Well, I mean, in fact, I should have mentioned that Patrick Tyler, who wrote the original story, based on the DIA memorandum later on, recognized that he'd been taken.
I mean, he'd been deceived.
And he wrote another book later on, in which he did talk about the fact that that DIA memo was, was a falsehood.
And that, in fact, the people who wrote it were, had a self interest in casting a blame on Iran, along with Iraq, for the Halabja use of chemical weapons.
And so, And you do include that quote in the book?
I do.
That's right.
Just so people know, of the Washington Post reporter saying it turns out that wasn't really right.
Yeah, he's disowned his own story, saying that he was really taken in.
Okay, but so the importance of this reason we're getting all into this isn't because we're just trying to, you know, remind everybody what a bad guy Saddam was.

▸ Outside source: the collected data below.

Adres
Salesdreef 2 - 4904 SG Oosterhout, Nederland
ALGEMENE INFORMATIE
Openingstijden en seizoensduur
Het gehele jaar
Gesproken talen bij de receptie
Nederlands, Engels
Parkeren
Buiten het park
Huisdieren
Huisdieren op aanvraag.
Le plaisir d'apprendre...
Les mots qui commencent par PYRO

The point is, this was a major, you know, so called data point, or whatever I think is how you would put it, as a fake piece of evidence of just what the Iranians were up to in their intent and their capability.
Right.
And I'll just add very quickly, so people know that there's another major data point, which is also a falsehood.
And that is that a lot of sources, journalistic and otherwise published sources have suggested that, that Iran's representative to the chemical weapons convention, later on after the war, admitted that they had in fact produced chemical weapons.

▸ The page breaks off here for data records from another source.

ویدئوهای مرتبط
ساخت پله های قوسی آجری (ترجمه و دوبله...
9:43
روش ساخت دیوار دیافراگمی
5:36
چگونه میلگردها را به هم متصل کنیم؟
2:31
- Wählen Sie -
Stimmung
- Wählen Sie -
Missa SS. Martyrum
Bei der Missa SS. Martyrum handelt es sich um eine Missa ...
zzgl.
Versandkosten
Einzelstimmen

Well, in fact, if you read the statement, it's very clear, he says the opposite.
He says, we did not produce chemical weapons.
He said, we tried to have a deterrent by having the capability by announcing that we had the capability to produce chemical weapons, but we didn't do it.
And instead of reporting that accurately, what has happened is that it's gone into the literature again, that Iran admitted having produced chemical weapons.
So, I mean, it's just an astonishing falsification of history.
When you trace that to a dissident group, right, that had been banished by the Ayatollah.
In that case, no, that was a different one.
That was a different bit of disinformation.
Well, there's a few, it's hard to keep track for the latest.
But this specific piece of disinformation, I believe actually may have been primarily caused by an Israeli journalistic report on the speech made by the Iranian official to the chemical weapons convention.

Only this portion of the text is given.